UC ANR experts highlight grazing as tool for land management, fire resilience
Field day offers demonstrations, practical advice for landowners
In 2020 a team of UC Agriculture and Natural Resources land management experts began hosting a series of forest stewardship workshops for landowners. The team added a special online session focusing on targeted grazing in December 2021 to meet a surging interest in using grazing for land management.
A June 2022 field day in Nevada County followed the online session and covered how to determine the best animal species for grazing (depending on goals and objectives), the logistics to consider, and how to work with contractors that rent out their animals.
“We're empowering landowners to manage their landscape for fire resilience,” said UC Cooperative Extension Forestry and Natural Resources Advisor Susie Kocher. “It's a huge problem that needs more attention. Management needs to happen across the state, so we’re looking at the issue landowner by landowner.”
The collaborators also wanted landowners to understand that targeted grazing is not necessarily a one-time activity. In dealing with invasive or hardy species, grazing may be needed for several years to have an impact. "Like any living system, targeted grazing can be complex, and you can't simply turn off the key and put the livestock in the shed when the job is done," said Dan Macon, UCCE livestock and natural resources advisor for Placer, Nevada, Sutter and Yuba Counties.
Other team members included Livestock Range Management Advisor Stephanie Larson and Livestock and Natural Resource Advisor Tracy Schohr.
“There has been a lot of conversation during Forest Stewardship workshops around targeted grazing as a fuels management option and being able to see firsthand what the goats had done on the landowner’s property was very informative,” said Kim Ingram, UC ANR forest stewardship education coordinator. “Dan also ran them through an exercise on putting up and dismantling electric fencing.”
The landowner that hosted the field day also uses prescribed fire on his property for fuel management. “He had some interesting areas where he had grazed and burned. It was great for me to see how he combined those tools,” Kocher said.
The fifteen field day participants benefited from firsthand experience in using livestock for fuel reduction as well as learning realistic expectations about grazing and what is involved in owning livestock. “Having your own animals is an everyday commitment, so it may be easier to hire somebody else to do the work,” said Macon. “By the same token, there were participants who will likely become livestock owners, which is also good.”
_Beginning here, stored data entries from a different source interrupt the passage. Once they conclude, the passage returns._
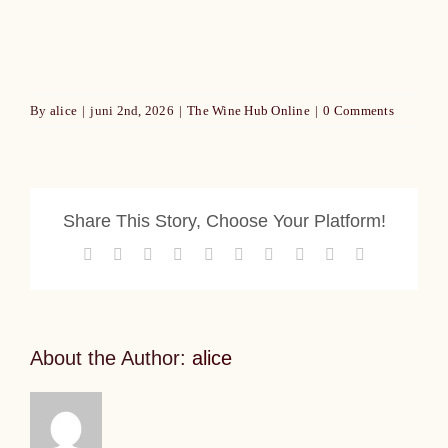
By
alice
|
juni 2nd, 2026
|
The Wine Hub Online
|
0 Comments
Share This Story, Choose Your Platform!
Facebook
X
Reddit
LinkedIn
WhatsApp
Tumblr
Pinterest
Vk
Xing
Email
About the Author:
alice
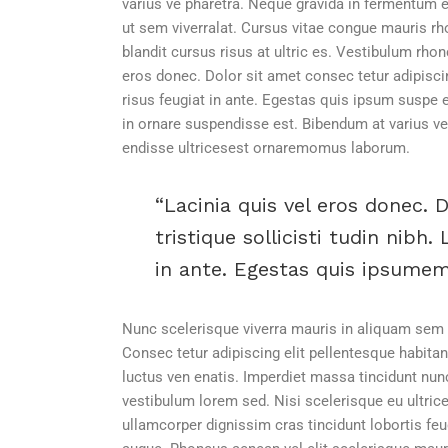
varius ve pharetra. Neque gravida in fermentum et
ut sem viverralat. Cursus vitae congue mauris r
blandit cursus risus at ultric es. Vestibulum rho
eros donec. Dolor sit amet consec tetur adipiscing
risus feugiat in ante. Egestas quis ipsum suspe 
in ornare suspendisse est. Bibendum at varius ve
endisse ultricesest ornaremomus laborum.
Lacinia quis vel eros donec. D
tristique sollicisti tudin nibh.
in ante. Egestas quis ipsumeme
Nunc scelerisque viverra mauris in aliquam sem f
Consec tetur adipiscing elit pellentesque habitan
luctus ven enatis. Imperdiet massa tincidunt nun
vestibulum lorem sed. Nisi scelerisque eu ultrice
ullamcorper dignissim cras tincidunt lobortis feu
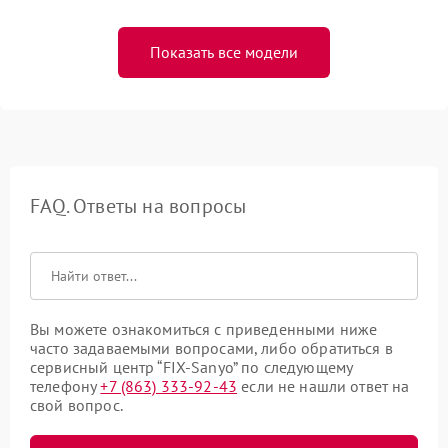
Показать все модели
FAQ. Ответы на вопросы
Вы можете ознакомиться с приведенными ниже
часто задаваемыми вопросами, либо обратиться в
сервисный центр “FIX-Sanyo” по следующему
телефону
+7 (863) 333-92-43
если не нашли ответ на
свой вопрос.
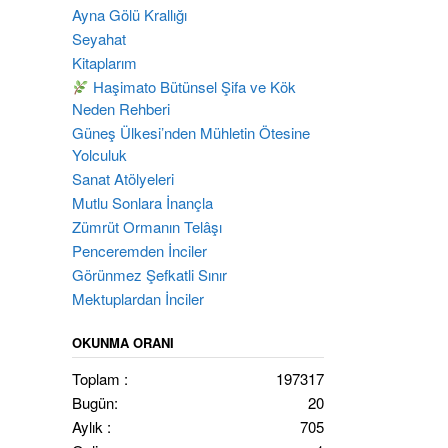
Ayna Gölü Krallığı
Seyahat
Kitaplarım
Haşimato Bütünsel Şifa ve Kök
Neden Rehberi
Güneş Ülkesi’nden Mühletin Ötesine
Yolculuk
Sanat Atölyeleri
Mutlu Sonlara İnançla
Zümrüt Ormanın Telâşı
Penceremden İnciler
Görünmez Şefkatli Sınır
Mektuplardan İnciler
OKUNMA ORANI
Toplam :
197317
Bugün:
20
Aylık :
705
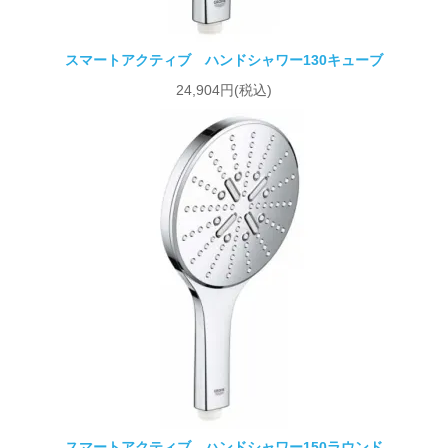
スマートアクティブ ハンドシャワー130キューブ
24,904円(税込)
スマートアクティブ ハンドシャワー150ラウンド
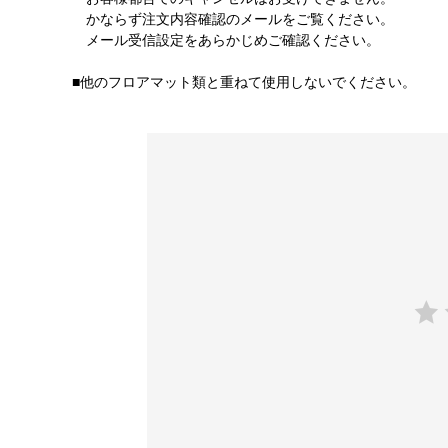
かならず注文内容確認のメールをご覧ください。
メール受信設定をあらかじめご確認ください。
■他のフロアマット類と重ねて使用しないでください。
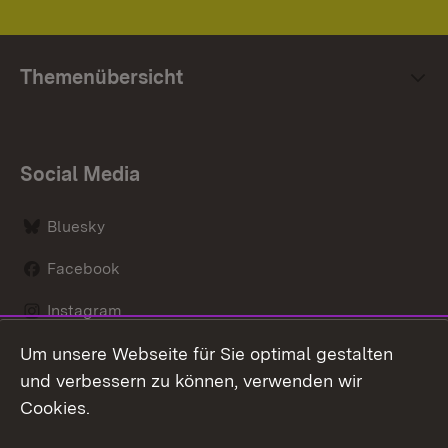
Themenübersicht
Social Media
Bluesky
Facebook
Instagram
Um unsere Webseite für Sie optimal gestalten
LinkedIn
und verbessern zu können, verwenden wir
Social Wall
Cookies.
Youtube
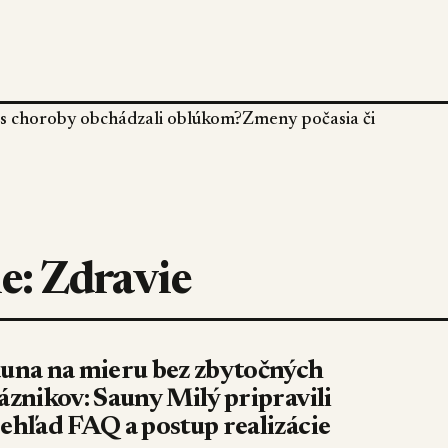
 nás choroby obchádzali oblúkom?Zmeny počasia či
ie: Zdravie
una na mieru bez zbytočných
áznikov: Sauny Milý pripravili
ehľad FAQ a postup realizácie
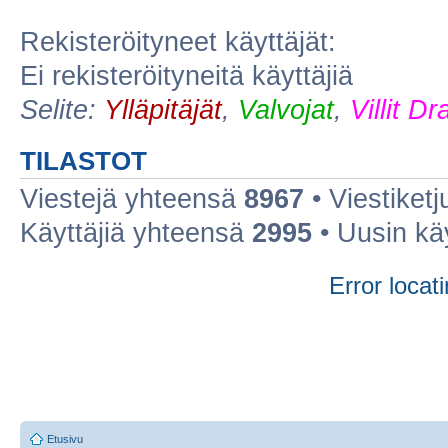
Rekisteröityneet käyttäjät:
Ei rekisteröityneitä käyttäjiä
Selite:
Ylläpitäjät
,
Valvojat
,
Villit D
TILASTOT
Viestejä yhteensä
8967
• Viestiket
Käyttäjiä yhteensä
2995
• Uusin kä
Error locati
Etusivu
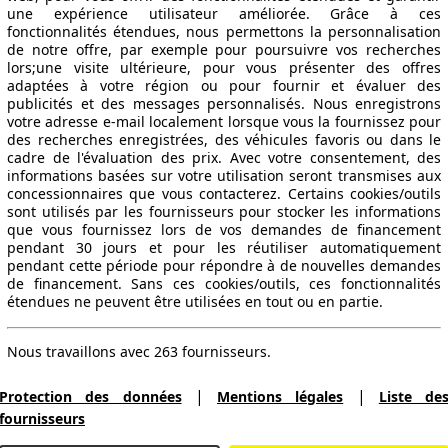
une expérience utilisateur améliorée. Grâce à ces
fonctionnalités étendues, nous permettons la personnalisation
de notre offre, par exemple pour poursuivre vos recherches
lors;une visite ultérieure, pour vous présenter des offres
adaptées à votre région ou pour fournir et évaluer des
publicités et des messages personnalisés. Nous enregistrons
votre adresse e-mail localement lorsque vous la fournissez pour
des recherches enregistrées, des véhicules favoris ou dans le
cadre de l'évaluation des prix. Avec votre consentement, des
informations basées sur votre utilisation seront transmises aux
concessionnaires que vous contacterez. Certains cookies/outils
sont utilisés par les fournisseurs pour stocker les informations
que vous fournissez lors de vos demandes de financement
pendant 30 jours et pour les réutiliser automatiquement
pendant cette période pour répondre à de nouvelles demandes
de financement. Sans ces cookies/outils, ces fonctionnalités
étendues ne peuvent être utilisées en tout ou en partie.
Nous travaillons avec 263 fournisseurs.
|
|
Protection des données
Mentions légales
Liste de
fournisseurs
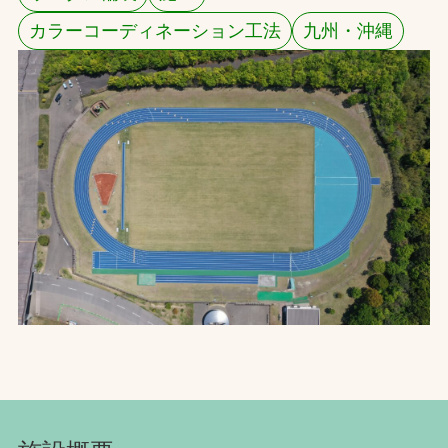
カラーコーディネーション工法
九州・沖縄
お問合せ
お取引先の皆様へ
プライバシーポリシー
ソーシャルメディアポリシー
Instagram
Facebook
YouTube
文字の見えづらさや操作にお困りの方へ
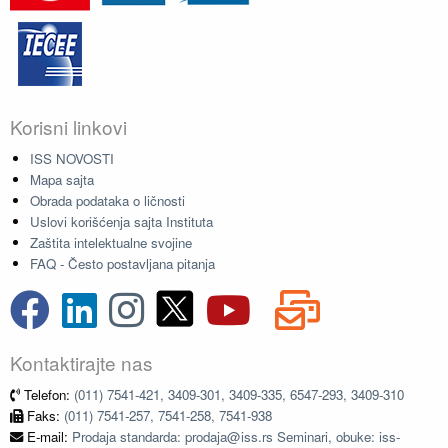
Korisni linkovi
ISS NOVOSTI
Mapa sajta
Obrada podataka o ličnosti
Uslovi korišćenja sajta Instituta
Zaštita intelektualne svojine
FAQ - Često postavljana pitanja
Kontaktirajte nas
Telefon:
(011) 7541-421, 3409-301, 3409-335, 6547-293, 3409-310
Faks:
(011) 7541-257, 7541-258, 7541-938
E-mail:
Prodaja standarda: prodaja@iss.rs Seminari, obuke: iss-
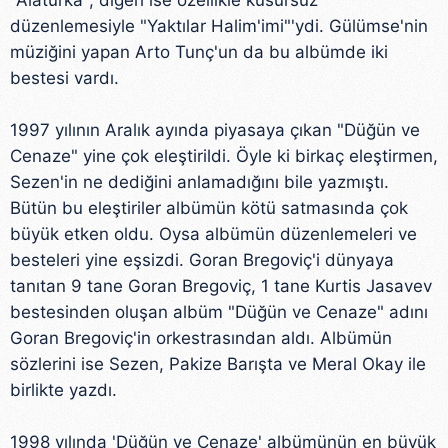
"Alâturka", diğeri ise özellikle kusursuz
düzenlemesiyle "Yaktılar Halim'imi"'ydi. Gülümse'nin
müziğini yapan Arto Tunç'un da bu albümde iki
bestesi vardı.
1997 yılının Aralık ayında piyasaya çıkan "Düğün ve
Cenaze" yine çok eleştirildi. Öyle ki birkaç eleştirmen,
Sezen'in ne dediğini anlamadığını bile yazmıştı.
Bütün bu eleştiriler albümün kötü satmasında çok
büyük etken oldu. Oysa albümün düzenlemeleri ve
besteleri yine eşsizdi. Goran Bregoviç'i dünyaya
tanıtan 9 tane Goran Bregoviç, 1 tane Kurtis Jasavev
bestesinden oluşan albüm "Düğün ve Cenaze" adını
Goran Bregoviç'in orkestrasından aldı. Albümün
sözlerini ise Sezen, Pakize Barışta ve Meral Okay ile
birlikte yazdı.
1998 yılında 'Düğün ve Cenaze' albümünün en büyük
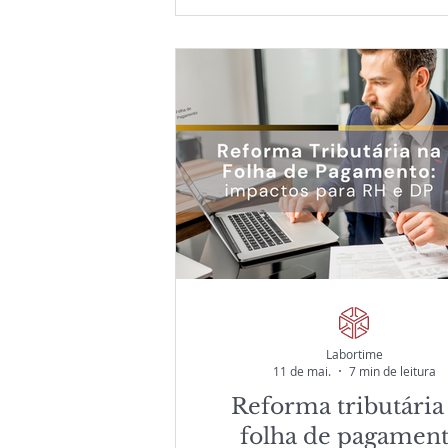
diferentes sistemas pode gerar
operacionais e trabalhistas. D
como a integração entre HCM,
Assinatura Eletrônica ajuda a cen
informações, aumentar a segu
melhorar a rastreabilidade e t
RH mais eficiente, estratégi
preparado para o futuro
Labortime
11 de mai.
7 min de leitura
Reforma tributária
folha de pagament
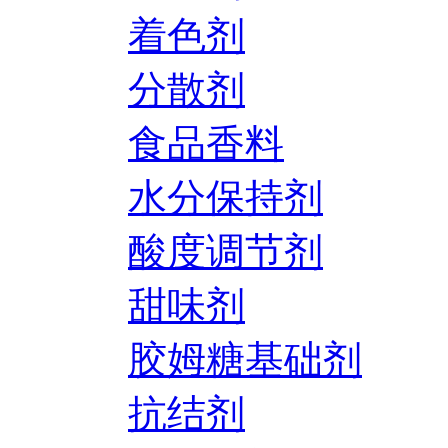
着色剂
分散剂
食品香料
水分保持剂
酸度调节剂
甜味剂
胶姆糖基础剂
抗结剂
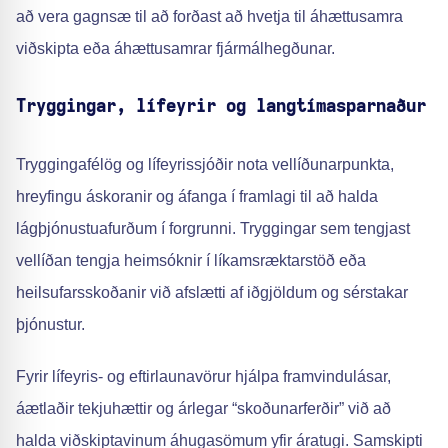
að vera gagnsæ til að forðast að hvetja til áhættusamra
viðskipta eða áhættusamrar fjármálhegðunar.
Tryggingar, lífeyrir og langtímasparnaður
Tryggingafélög og lífeyrissjóðir nota vellíðunarpunkta,
hreyfingu áskoranir og áfanga í framlagi til að halda
lágþjónustuafurðum í forgrunni. Tryggingar sem tengjast
vellíðan tengja heimsóknir í líkamsræktarstöð eða
heilsufarsskoðanir við afslætti af iðgjöldum og sérstakar
þjónustur.
Fyrir lífeyris- og eftirlaunavörur hjálpa framvindulásar,
áætlaðir tekjuhættir og árlegar “skoðunarferðir” við að
halda viðskiptavinum áhugasömum yfir áratugi. Samskipti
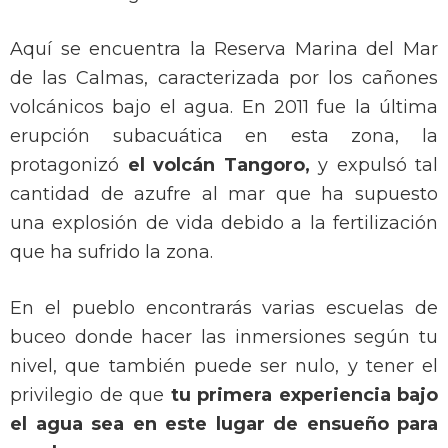
Aquí se encuentra la Reserva Marina del Mar
de las Calmas, caracterizada por los cañones
volcánicos bajo el agua. En 2011 fue la última
erupción subacuática en esta zona, la
protagonizó
el volcán Tangoro,
y expulsó tal
cantidad de azufre al mar que ha supuesto
una explosión de vida debido a la fertilización
que ha sufrido la zona.
En el pueblo encontrarás varias escuelas de
buceo donde hacer las inmersiones según tu
nivel, que también puede ser nulo, y tener el
privilegio de que
tu primera experiencia bajo
el agua sea en este lugar de ensueño para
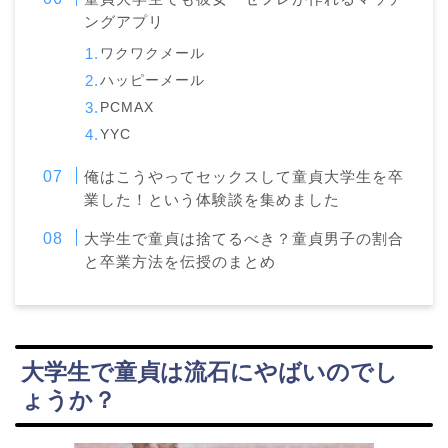
ングアプリ
ワクワクメール
ハッピーメール
PCMAX
YYC
俺はこうやってセックスして童貞大学生を卒
業した！という体験談を集めました
大学生で童貞は捨てるべき？童貞男子の割合
と卒業方法を伝授のまとめ
大学生で童貞は流石にやばいのでし
ょうか？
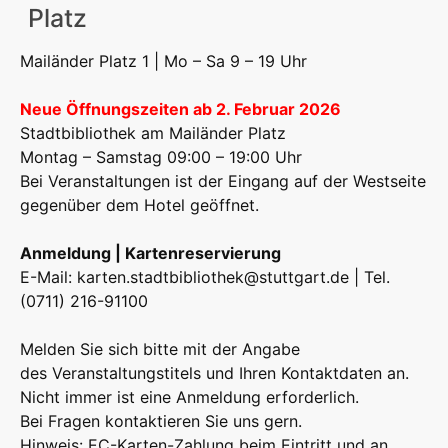
Platz
Mailänder Platz 1 | Mo – Sa 9 – 19 Uhr
Neue Öffnungszeiten ab 2. Februar 2026
Stadtbibliothek am Mailänder Platz
Montag – Samstag 09:00 – 19:00 Uhr
Bei Veranstaltungen ist der Eingang auf der Westseite
gegenüber dem Hotel geöffnet.
Anmeldung | Kartenreservierung
E-Mail:
karten.stadtbibliothek@stuttgart.de
| Tel.
(0711) 216-91100
Melden Sie sich bitte mit der Angabe
des Veranstaltungstitels und Ihren Kontaktdaten an.
Nicht immer ist eine Anmeldung erforderlich.
Bei Fragen kontaktieren Sie uns gern.
Hinweis: EC-Karten-Zahlung beim Eintritt und an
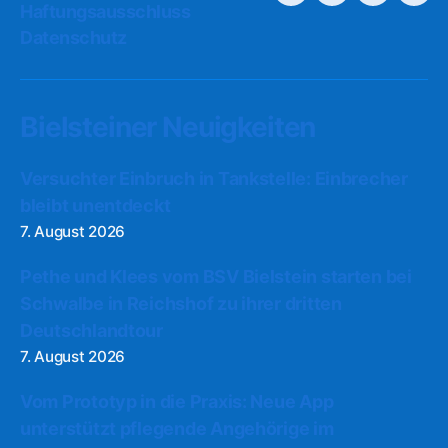
Haftungsausschluss
Datenschutz
Bielsteiner Neuigkeiten
Versuchter Einbruch in Tankstelle: Einbrecher
bleibt unentdeckt
7. August 2026
Pethe und Klees vom BSV Bielstein starten bei
Schwalbe in Reichshof zu ihrer dritten
Deutschlandtour
7. August 2026
Vom Prototyp in die Praxis: Neue App
unterstützt pflegende Angehörige im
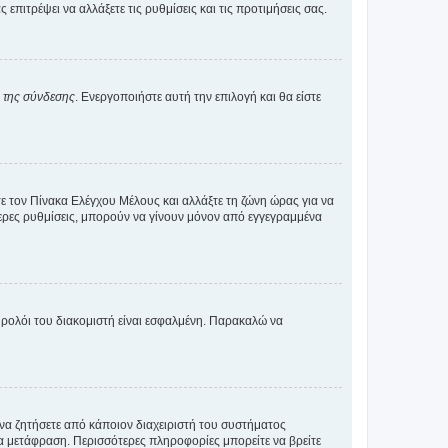
ιτρέψει να αλλάξετε τις ρυθμίσεις και τις προτιμήσεις σας.
α της σύνδεσης
. Ενεργοποιήστε αυτή την επιλογή και θα είστε
τε τον Πίνακα Ελέγχου Μέλους και αλλάξτε τη ζώνη ώρας για να
ότερες ρυθμίσεις, μπορούν να γίνουν μόνον από εγγεγραμμένα
ο ρολόι του διακομιστή είναι εσφαλμένη. Παρακαλώ να
 να ζητήσετε από κάποιον διαχειριστή του συστήματος
έα μετάφραση. Περισσότερες πληροφορίες μπορείτε να βρείτε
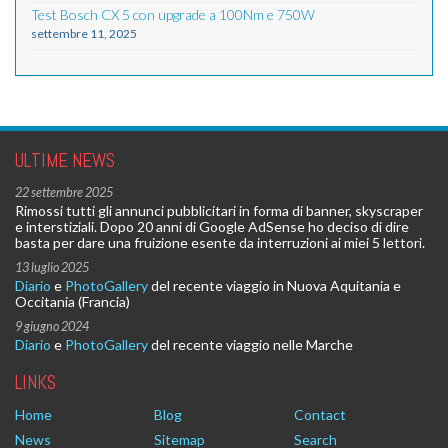
Test Bosch CX 5 con upgrade a 100Nm e 750W
settembre 11, 2025
ULTIME NEWS
22 settembre 2025
Rimossi tutti gli annunci pubblicitari in forma di banner, skyscraper
e interstiziali. Dopo 20 anni di Google AdSense ho deciso di dire
basta per dare una fruizione esente da interruzioni ai miei 5 lettori.
13 luglio 2025
Diario
e
PhotoGallery
del recente viaggio in Nuova Aquitania e
Occitania (Francia)
9 giugno 2024
Diario
e
PhotoGallery
del recente viaggio nelle Marche
LINKS
Home
Blog
Contact
News
Sitemap
Search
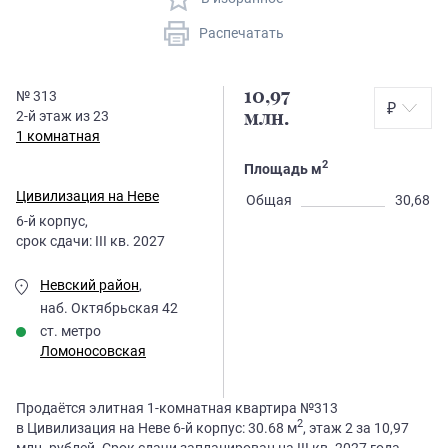
Распечатать
10,97
№
313
₽
2
-й этаж из
23
млн.
1 комнатная
2
Площадь м
Цивилизация на Неве
Общая
30,68
6
-й корпус,
срок сдачи:
III кв. 2027
Невский район
,
наб. Октябрьская 42
ст. метро
Ломоносовская
Продаётся элитная 1-комнатная квартира №313
2
в Цивилизация на Неве 6-й корпус: 30.68 м
, этаж 2 за 10,97
млн. рублей. Срок сдачи запланирован на III кв. 2027 года.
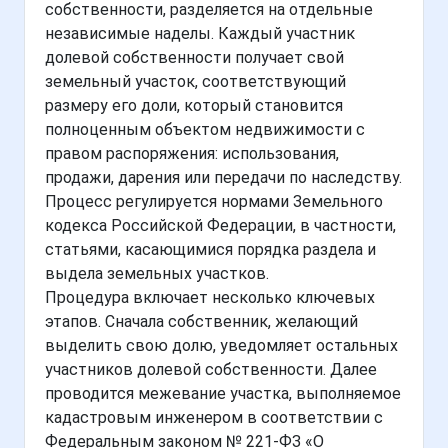
собственности, разделяется на отдельные
независимые наделы. Каждый участник
долевой собственности получает свой
земельный участок, соответствующий
размеру его доли, который становится
полноценным объектом недвижимости с
правом распоряжения: использования,
продажи, дарения или передачи по наследству.
Процесс регулируется нормами Земельного
кодекса Российской Федерации, в частности,
статьями, касающимися порядка раздела и
выдела земельных участков.
Процедура включает несколько ключевых
этапов. Сначала собственник, желающий
выделить свою долю, уведомляет остальных
участников долевой собственности. Далее
проводится межевание участка, выполняемое
кадастровым инженером в соответствии с
Федеральным законом № 221-ФЗ «О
Building the skills and knowledge base to use these tools effectively helps address long-term fuel load issues. “There's no one silver bullet for dealing with the problem that took us 150 years to develop but putting these tools into people's hands is helping,” said Macon.
He emphasized the importance of providing hands-on activities for landowners to learn the work involved in using the tools and to demonstrate Cooperative Extension’s investment in the communities it serves. “Not only do we introduce the tools and the techniques, but we're able to provide follow-up support for people who want to go deeper,” he said.
“There's no better extension method than having landowners go and learn from other landowners,” said Kocher. “People love to hear from people like them who are actually doing it.”
Encouraging others to collaborate
The team urges both UC ANR academics and AES (Agricultural Experiment Station) faculty to build relationships across the system and develop collaborations.
“There's a lot of overlap in the work that we do within different disciplines,” said Ingram. “Don’t hesitate to reach out. Just start talking about what your interests are, what you see as the needs of your community, and connections will be made clear within the other disciplines.”
Macon added that seeking out community relationships is essential in addressing emerging issues. He encourages AES faculty to engage with county-based Extension experts. “It’s critical for establishing direct ties with the community and the issues they are dealing with,” he stressed. “We have community connections that can build bridges across disciplines and across areas of interest, bringing university research to our local communities, but also informing that university research, so that it's applicable for our communities.”
Kocher suggested that people find the early adopters in their communities who want to share their work with others. “Having Extension there to bring the parties together gives it legitimacy and process that make people feel more comfortable,” she said.
“UC ANR is powerful in convening people to solve problems,” Macon added. “Don’t be afraid to try something that nobody else has done in your community but that you’ve seen emerge as a priority in your conversations.”
Kocher also emphasizes the importance of taking risks. She started her first prescribed burn association by sending out a Zoom meeting invitation. “Years ago, I wouldn't have had the confidence to do that, but I saw one of my colleagues do it so I decided to try it,” she said. “Forty people signed up and at the first meeting eight people said they wanted to be on my steering committee. When there's enthusiasm for an issue and a potential solution, people show up. You just have to ask them.”